Staudinger: Mich wundert dieser Vorwurf sehr, auch die Kuratorinnen und Kuratoren im Team von Danielle Spera waren nicht jüdisch. Die Frage "Wer spricht in der Ausstellung?" ist eine spannende und berechtigte, sie sollte aber nicht auf eine Religionszugehörigkeit reduziert werden, sondern auf fachliche Eignung. Ich wüsste nicht, was es dem Jüdischen Museum hinzufügen würde, wenn ich jüdisch wäre. Was heißt überhaupt jüdisch? Und wer bestimmt darüber, wie richtig jüdisch man ist?

STANDARD: Es könnte Ihnen helfen, wenn Sie in der hiesigen jüdischen Gemeinde besser verankert wären.

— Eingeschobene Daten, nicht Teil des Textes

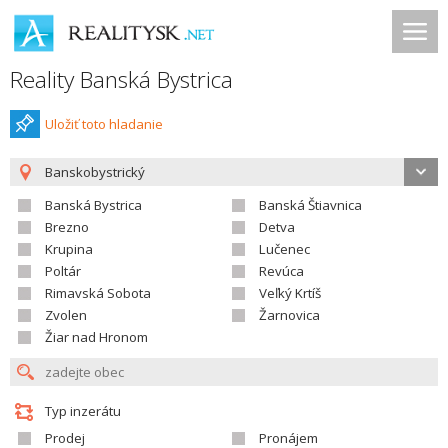
Reality Banská Bystrica
Uložiť toto hladanie
Banskobystrický
Banská Bystrica
Banská Štiavnica
Brezno
Detva
Krupina
Lučenec
Poltár
Revúca
Rimavská Sobota
Veľký Krtíš
Zvolen
Žarnovica
Žiar nad Hronom
Typ inzerátu
Prodej
Pronájem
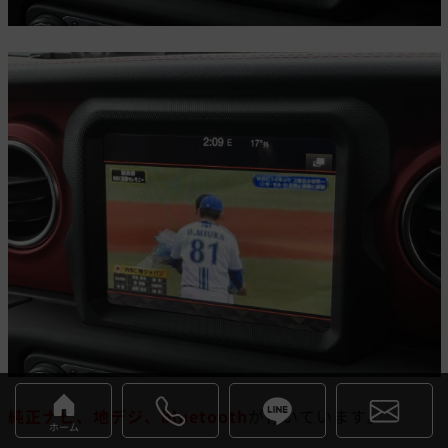
純正ナビ、地デジ、bluetooth
が付いています。
ホーム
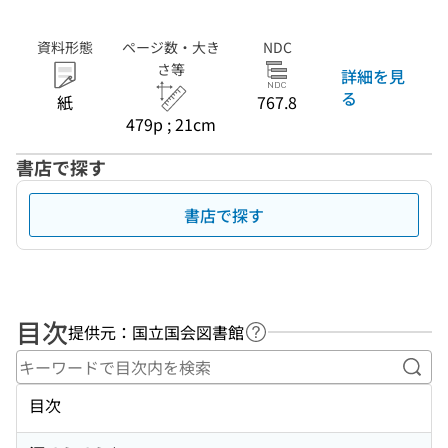
資料形態
ページ数・大き
NDC
さ等
詳細を見
る
紙
767.8
479p ; 21cm
書店で探す
書店で探す
目次
提供元：国立国会図書館
ヘルプページへのリンク
キー
目次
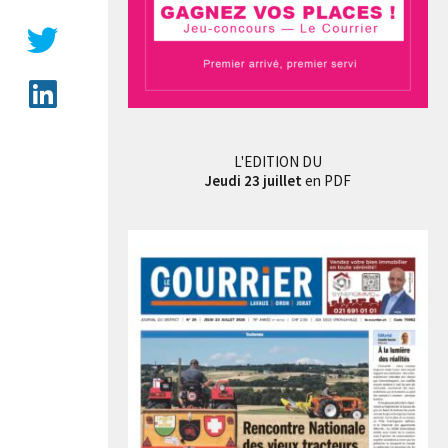
L'EDITION DU
Jeudi 23 juillet
en PDF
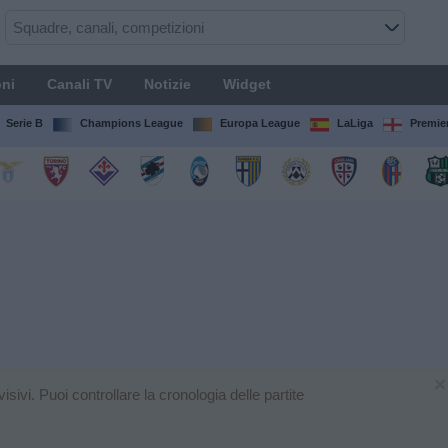
ni
Canali TV
Notizie
Widget
Serie B
Champions League
Europa League
LaLiga
Premie
×
ivi. Puoi controllare la cronologia delle partite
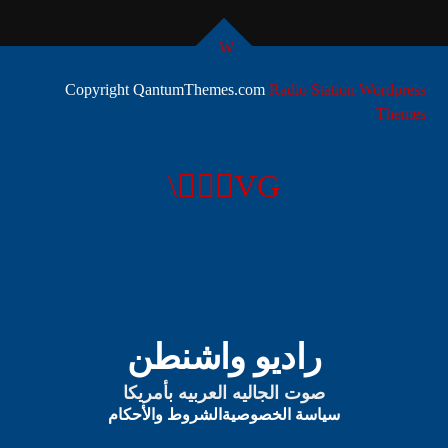
يمكنك الآن تحميل التطبيق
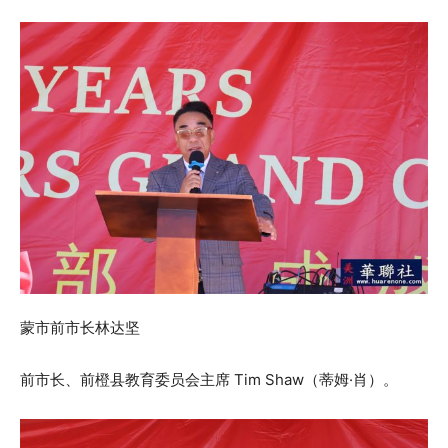
蒙市前市长林达坚
前市长、前橙县教育委员会主席 Tim Shaw（蒂姆·肖）。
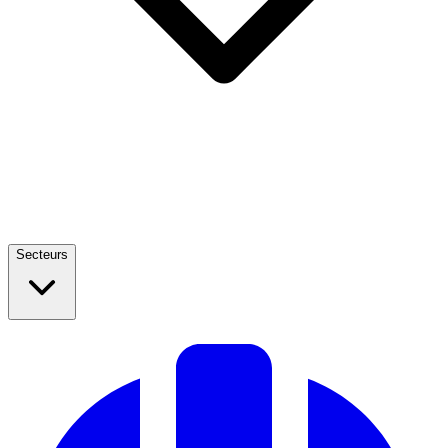
Secteurs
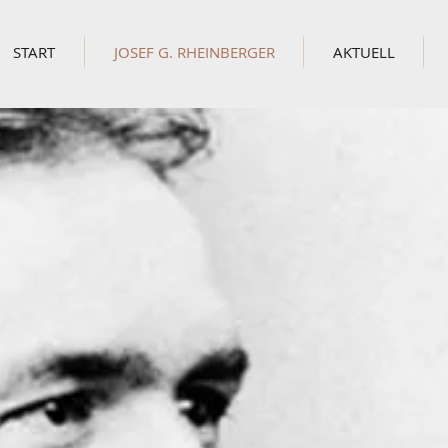
START
JOSEF G. RHEINBERGER
AKTUELL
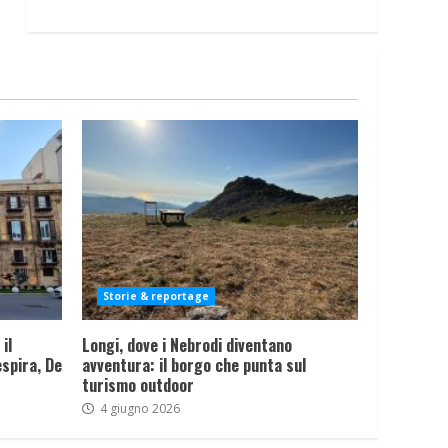
Storie & reportage
il
Longi, dove i Nebrodi diventano
spira, De
avventura: il borgo che punta sul
turismo outdoor
4 giugno 2026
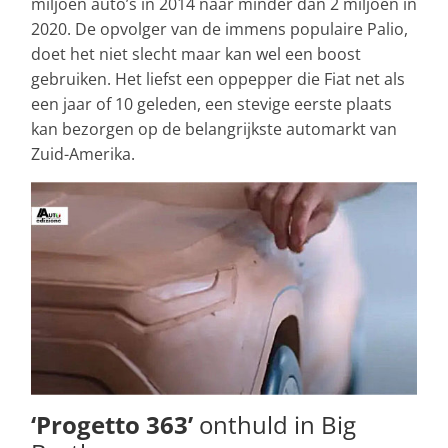
miljoen auto’s in 2014 naar minder dan 2 miljoen in
2020. De opvolger van de immens populaire Palio,
doet het niet slecht maar kan wel een boost
gebruiken. Het liefst een oppepper die Fiat net als
een jaar of 10 geleden, een stevige eerste plaats
kan bezorgen op de belangrijkste automarkt van
Zuid-Amerika.
‘Progetto 363’
onthuld in Big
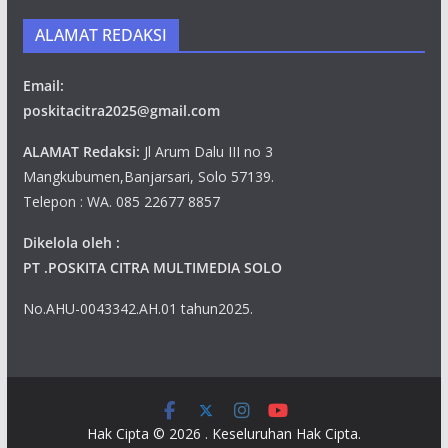
ALAMAT REDAKSI
Email:
poskitacitra2025@gmail.com
ALAMAT Redaksi:
Jl Arum Dalu III no 3
Mangkubumen,Banjarsari, Solo 57139.
Telepon : WA. 085 22677 8857
Dikelola oleh :
PT .POSKITA CITRA MULTIMEDIA SOLO
No.AHU-0043342.AH.01 tahun2025.
Hak Cipta © 2026
. Keseluruhan Hak Cipta.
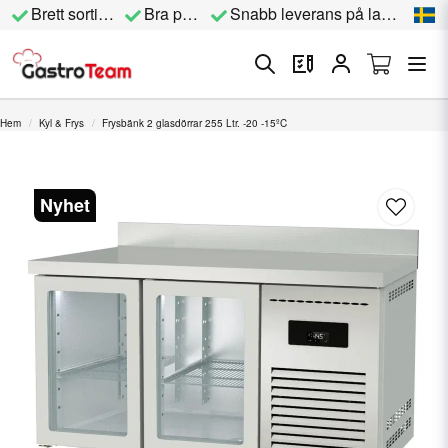
Brett sortiment
Bra priser
Snabb leverans på lagervara
Hem
Kyl & Frys
Frysbänk 2 glasdörrar 255 Ltr. -20 -15ºC
Nyhet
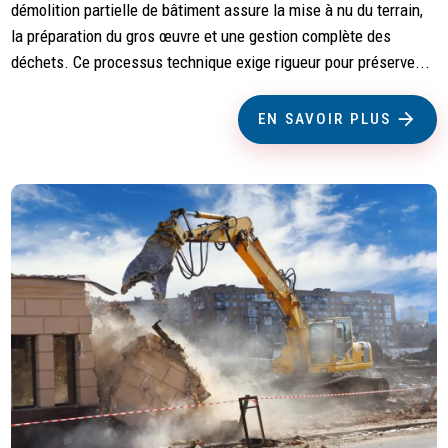
démolition partielle de bâtiment assure la mise à nu du terrain,
la préparation du gros œuvre et une gestion complète des
déchets. Ce processus technique exige rigueur pour préserve...
EN SAVOIR PLUS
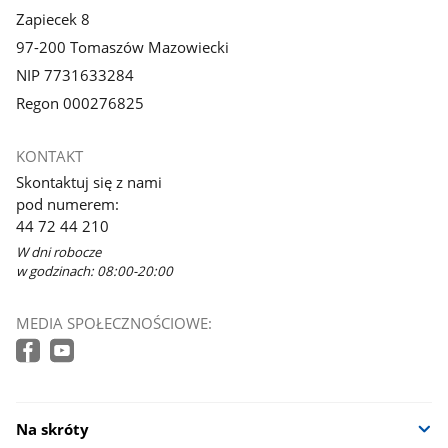
Zapiecek 8
97-200 Tomaszów Mazowiecki
NIP 7731633284
Regon 000276825
KONTAKT
Skontaktuj się z nami
pod numerem:
44 72 44 210
W dni robocze
w godzinach: 08:00-20:00
MEDIA SPOŁECZNOŚCIOWE:
Na skróty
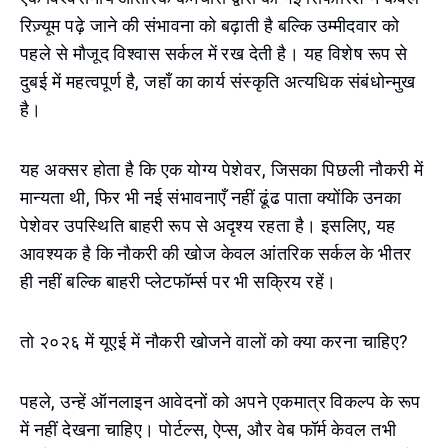
रिज़्यूम पढ़े जाने की संभावना को बढ़ाती है बल्कि उम्मीदवार को
पहले से मौजूद विश्वास सर्कल में रख देती है। यह विशेष रूप से
दुबई में महत्वपूर्ण है, जहाँ का कार्य संस्कृति अत्यधिक संबंधोन्मुख
है।
यह अक्सर होता है कि एक योग्य पेशेवर, जिसका पिछली नौकरी में
मान्यता थी, फिर भी नई संभावनाएँ नहीं ढूंढ पाता क्योंकि उनका
पेशेवर उपस्थिति बाहरी रूप से अदृश्य रहता है। इसलिए, यह
आवश्यक है कि नौकरी की खोज केवल आंतरिक सर्कल के भीतर
ही नहीं बल्कि बाहरी प्लेटफॉर्म्स पर भी सक्रिय रहें।
तो २०२६ में यूएई में नौकरी खोजने वालों को क्या करना चाहिए?
पहले, उन्हें ऑनलाइन आवेदनों को अपने एकमात्र विकल्प के रूप
में नहीं देखना चाहिए। पोर्टल्स, ऐप्स, और वेब फॉर्म केवल तभी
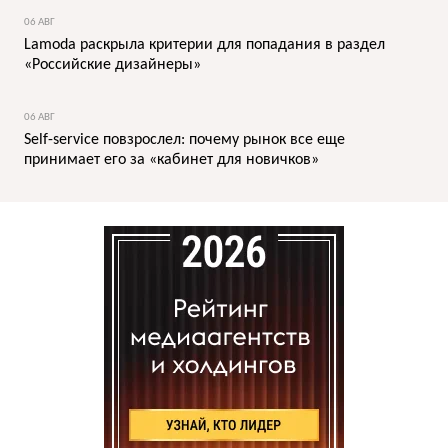
06 АВГ
Lamoda раскрыла критерии для попадания в раздел
«Российские дизайнеры»
06 АВГ
Self-service повзрослел: почему рынок все еще
принимает его за «кабинет для новичков»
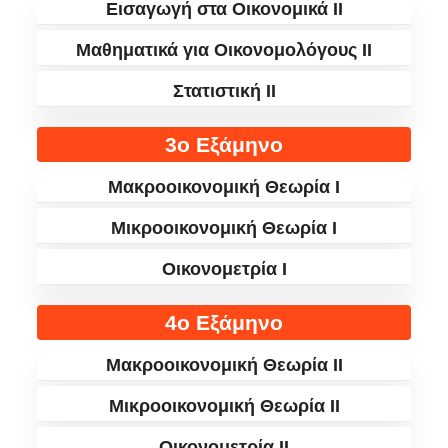
Εισαγωγή στα Οικονομικά II
Μαθηματικά για Οικονομολόγους II
Στατιστική II
3ο Εξάμηνο
Μακροοικονομική Θεωρία I
Μικροοικονομική Θεωρία I
Οικονομετρία I
4ο Εξάμηνο
Μακροοικονομική Θεωρία IΙ
Μικροοικονομική Θεωρία IΙ
Οικονομετρία IΙ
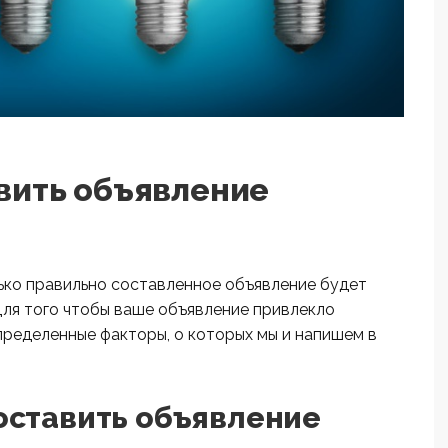
вить объявление
ько правильно составленное объявление будет
Для того чтобы ваше объявление привлекло
пределенные факторы, о которых мы и напишем в
оставить объявление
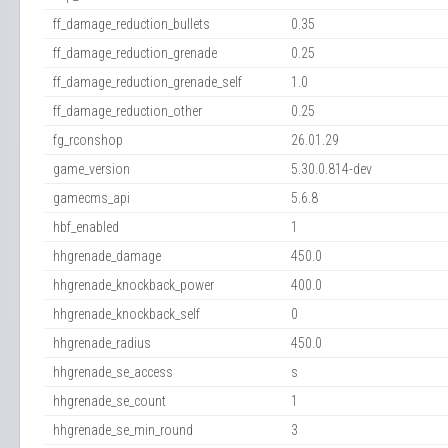
ff_damage_reduction_bullets
0.35
ff_damage_reduction_grenade
0.25
ff_damage_reduction_grenade_self
1.0
ff_damage_reduction_other
0.25
fg_rconshop
26.01.29
game_version
5.30.0.814-dev
gamecms_api
5.6.8
hbf_enabled
1
hhgrenade_damage
450.0
hhgrenade_knockback_power
400.0
hhgrenade_knockback_self
0
hhgrenade_radius
450.0
hhgrenade_se_access
s
hhgrenade_se_count
1
hhgrenade_se_min_round
3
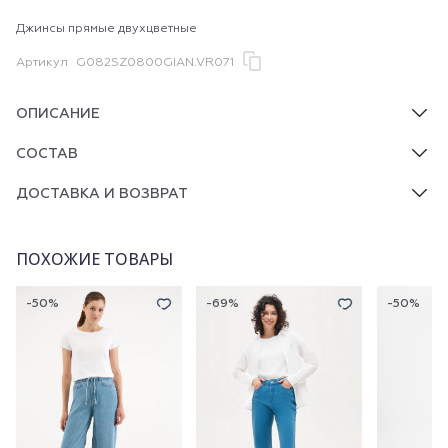
Джинсы прямые двухцветные
Артикул
G082SZ0800GIAN.VR071
ОПИСАНИЕ
СОСТАВ
ДОСТАВКА И ВОЗВРАТ
ПОХОЖИЕ ТОВАРЫ
-50%
-69%
-50%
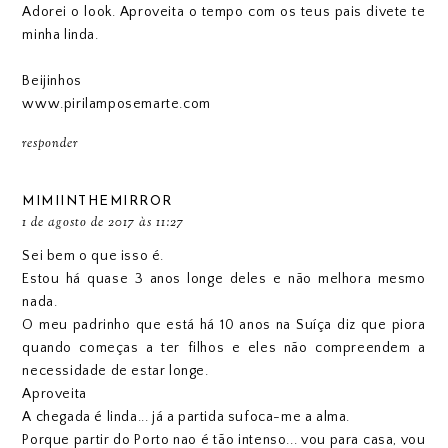
Adorei o look. Aproveita o tempo com os teus pais divete te
minha linda.
Beijinhos
www.pirilamposemarte.com
responder
MIMIINTHEMIRROR
1 de agosto de 2017 às 11:27
Sei bem o que isso é.
Estou há quase 3 anos longe deles e não melhora mesmo
nada.
O meu padrinho que está há 10 anos na Suíça diz que piora
quando começas a ter filhos e eles não compreendem a
necessidade de estar longe.
Aproveita
A chegada é linda... já a partida sufoca-me a alma.
Porque partir do Porto nao é tão intenso... vou para casa, vou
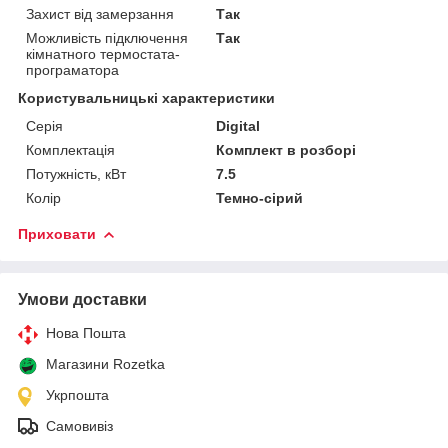
Захист від замерзання
Так
Можливість підключення
Так
кімнатного термостата-
програматора
Користувальницькі характеристики
Серія
Digital
Комплектація
Комплект в розборі
Потужність, кВт
7.5
Колір
Темно-сірий
Приховати
Умови доставки
Нова Пошта
Магазини Rozetka
Укрпошта
Самовивіз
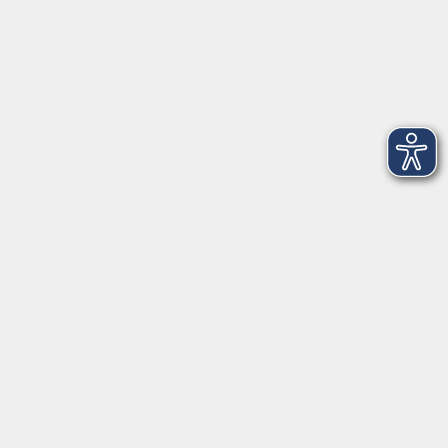
Online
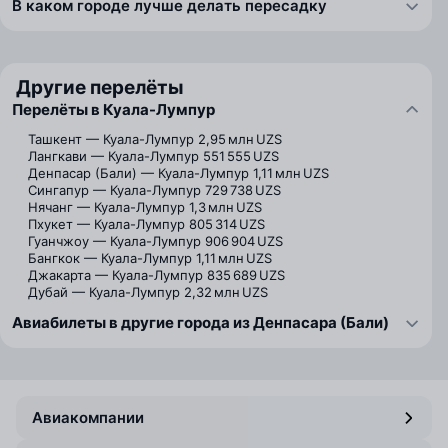
В каком городе лучше делать пересадку
Другие перелёты
Перелёты в Куала-Лумпур
Ташкент — Куала-Лумпур
2,95 млн UZS
Лангкави — Куала-Лумпур
551 555 UZS
Денпасар (Бали) — Куала-Лумпур
1,11 млн UZS
Сингапур — Куала-Лумпур
729 738 UZS
Нячанг — Куала-Лумпур
1,3 млн UZS
Пхукет — Куала-Лумпур
805 314 UZS
Гуанчжоу — Куала-Лумпур
906 904 UZS
Бангкок — Куала-Лумпур
1,11 млн UZS
Джакарта — Куала-Лумпур
835 689 UZS
Дубай — Куала-Лумпур
2,32 млн UZS
Авиабилеты в другие города из Денпасара (Бали)
Авиакомпании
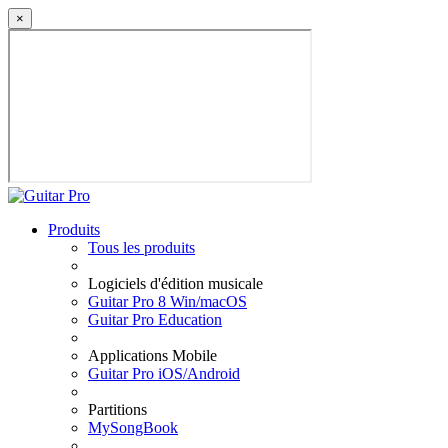
×
Produits
Tous les produits
Logiciels d'édition musicale
Guitar Pro 8 Win/macOS
Guitar Pro Education
Applications Mobile
Guitar Pro iOS/Android
Partitions
MySongBook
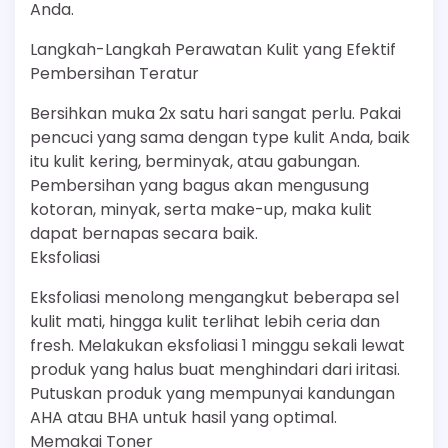
Anda.
Langkah-Langkah Perawatan Kulit yang Efektif
Pembersihan Teratur
Bersihkan muka 2x satu hari sangat perlu. Pakai
pencuci yang sama dengan type kulit Anda, baik
itu kulit kering, berminyak, atau gabungan.
Pembersihan yang bagus akan mengusung
kotoran, minyak, serta make-up, maka kulit
dapat bernapas secara baik.
Eksfoliasi
Eksfoliasi menolong mengangkut beberapa sel
kulit mati, hingga kulit terlihat lebih ceria dan
fresh. Melakukan eksfoliasi 1 minggu sekali lewat
produk yang halus buat menghindari dari iritasi.
Putuskan produk yang mempunyai kandungan
AHA atau BHA untuk hasil yang optimal.
Memakai Toner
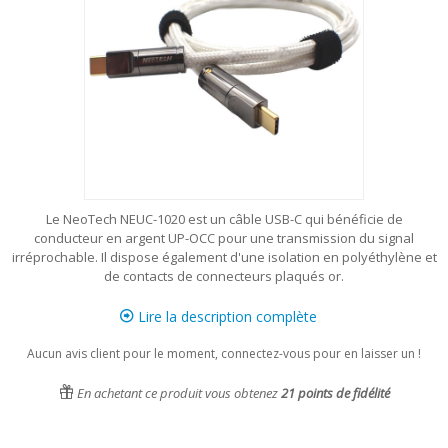
Le NeoTech NEUC-1020 est un câble USB-C qui bénéficie de
conducteur en argent UP-OCC pour une transmission du signal
irréprochable. Il dispose également d'une isolation en polyéthylène et
de contacts de connecteurs plaqués or.
Lire la description complète
Aucun avis client pour le moment, connectez-vous pour en laisser un !
En achetant ce produit vous obtenez
21
points de fidélité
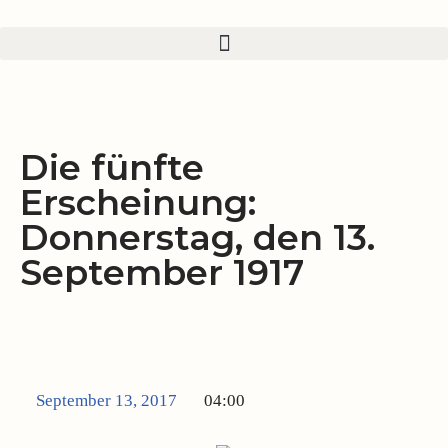
Zum
Inhalt
springen
Die fünfte
Erscheinung:
Donnerstag, den 13.
September 1917
September 13, 2017
04:00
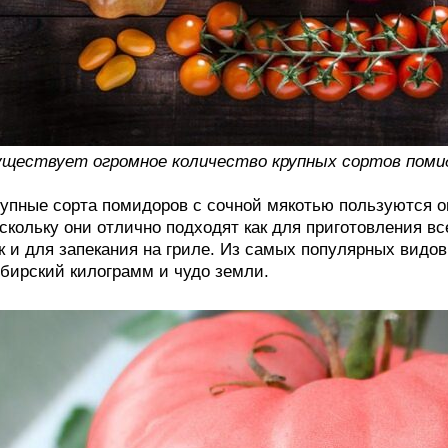
ществует огромное количество крупных сортов поми
упные сорта помидоров с сочной мякотью пользуются о
скольку они отлично подходят как для приготовления в
к и для запекания на гриле. Из самых популярных видо
бирский килограмм и чудо земли.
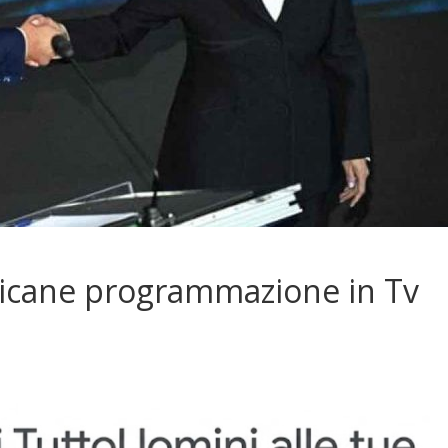
ricane programmazione in Tv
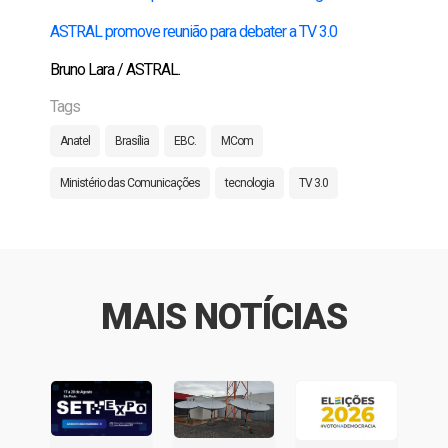
ASTRAL promove reunião para debater a TV 3.0
Bruno Lara / ASTRAL.
Tags
Anatel
Brasília
EBC.
MCom
Ministério das Comunicações
tecnologia
TV 3.0
MAIS NOTÍCIAS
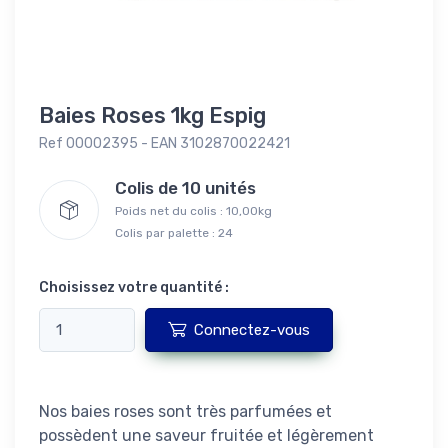
Baies Roses 1kg Espig
Ref 00002395 - EAN 3102870022421
Colis de 10 unités
Poids net du colis : 10,00kg
Colis par palette : 24
Choisissez votre quantité :
Connectez-vous
Nos baies roses sont très parfumées et
possèdent une saveur fruitée et légèrement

Staudinger: Verankerung ist nicht per se durch eine jüdische Mutter oder durch eine Konversion gegeben. Sie muss sich durch Engagement in der Gemeinde auszeichnen.

STANDARD: Sie haben Ihre kommende Ausstellung, die sich um die Imagination einer "jüdischen Hautfarbe" drehen soll, verschoben. Ein Eingeständnis an Ihre Kritiker?

Staudinger: Nein, das Ausstellungskonzept war schlichtweg noch nicht ausgereift, das Team braucht mehr Zeit. (Stephan Hilpold, 1.2.2023)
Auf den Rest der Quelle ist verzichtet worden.